Emergency Response Studio by Paul Villinksi
by Lloyd Alter, Toronto
on 10.27.08

Artist Paul Villinski has done a fab refab of a prefab, stripping out the guts of a 30' Gulfstream Cavalier FEMA Trailer of all formaldehyde-contaminated materials and rebuilding it with recycled denim insulation, reclaimed wood floors and bamboo cabinetry.

It also has a whole lot of off-grid electronics, including "a 1.6 kilowatt photo-voltaic solar system featuring an array of nine large solar panels which tilt upward from the trailer's roof to face the sun. Additional power comes from a micro-wind turbine spinning atop a 40-foot high aluminum mast. Eight large batteries, each weighing as much as an average man, store this power and are seen underfoot through a clear Lucite floor section as one steps into the trailer."
-which is probably why the box has been dropped onto a steel chassis, to hold all of the extra weight.

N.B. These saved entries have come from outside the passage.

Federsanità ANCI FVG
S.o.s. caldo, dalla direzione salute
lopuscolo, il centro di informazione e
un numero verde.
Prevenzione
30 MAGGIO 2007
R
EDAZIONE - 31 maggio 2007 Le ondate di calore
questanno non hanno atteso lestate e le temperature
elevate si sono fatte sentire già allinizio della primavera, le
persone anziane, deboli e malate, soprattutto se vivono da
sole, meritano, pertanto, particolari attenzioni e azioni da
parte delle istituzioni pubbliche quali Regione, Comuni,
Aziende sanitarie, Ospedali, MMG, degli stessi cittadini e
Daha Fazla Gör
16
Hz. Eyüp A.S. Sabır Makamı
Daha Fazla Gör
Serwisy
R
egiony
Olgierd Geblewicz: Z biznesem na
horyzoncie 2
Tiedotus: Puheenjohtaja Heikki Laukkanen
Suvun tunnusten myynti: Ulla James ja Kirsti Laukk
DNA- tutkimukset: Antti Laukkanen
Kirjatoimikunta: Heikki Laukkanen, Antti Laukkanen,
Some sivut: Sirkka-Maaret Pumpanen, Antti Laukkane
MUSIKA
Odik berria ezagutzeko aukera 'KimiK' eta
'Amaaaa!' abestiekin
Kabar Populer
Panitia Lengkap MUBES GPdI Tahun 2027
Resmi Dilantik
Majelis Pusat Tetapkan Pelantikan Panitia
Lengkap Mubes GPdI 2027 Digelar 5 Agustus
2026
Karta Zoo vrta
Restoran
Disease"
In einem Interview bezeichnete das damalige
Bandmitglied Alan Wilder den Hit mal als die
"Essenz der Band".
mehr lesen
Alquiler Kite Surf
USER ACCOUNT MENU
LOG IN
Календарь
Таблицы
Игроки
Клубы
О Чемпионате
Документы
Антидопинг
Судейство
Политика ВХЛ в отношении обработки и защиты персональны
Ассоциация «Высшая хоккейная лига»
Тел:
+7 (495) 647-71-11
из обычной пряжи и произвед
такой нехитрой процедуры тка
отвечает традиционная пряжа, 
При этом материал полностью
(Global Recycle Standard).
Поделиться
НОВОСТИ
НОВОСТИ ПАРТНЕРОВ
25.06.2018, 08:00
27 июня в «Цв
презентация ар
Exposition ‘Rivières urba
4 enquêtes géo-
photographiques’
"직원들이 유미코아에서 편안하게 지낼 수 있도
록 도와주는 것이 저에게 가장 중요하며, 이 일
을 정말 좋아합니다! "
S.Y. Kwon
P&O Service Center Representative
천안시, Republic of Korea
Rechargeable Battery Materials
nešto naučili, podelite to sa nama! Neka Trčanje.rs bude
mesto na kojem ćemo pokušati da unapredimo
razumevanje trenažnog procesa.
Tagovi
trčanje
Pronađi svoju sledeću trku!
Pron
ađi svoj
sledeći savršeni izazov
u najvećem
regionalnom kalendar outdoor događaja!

"A large wall section cranks down to become a deck, a ten-foot, geodesic skylight provides daylight and expansive headroom in the work area, and a thirteen-foot wall section has shed its aluminum siding in favor of clear polycarbonate sheathing. Symbolically, the structure is expansive, both opening outwardly and inviting the outside in, enabling free exchange between artist and environment in a collaboration of reinvention."
The Emergency Response Trailer will be open to the public at Prospect New Orleans from November 1 through January 18, 2009
Emergency Response Studio via Core 77
More on FEMA Trailers:
The Toxic Trailer Legacy
FEMA Trailers Had Too Much Particle Board, Too Little Ventilation ...
Toxic Trailers Not Just For FEMA.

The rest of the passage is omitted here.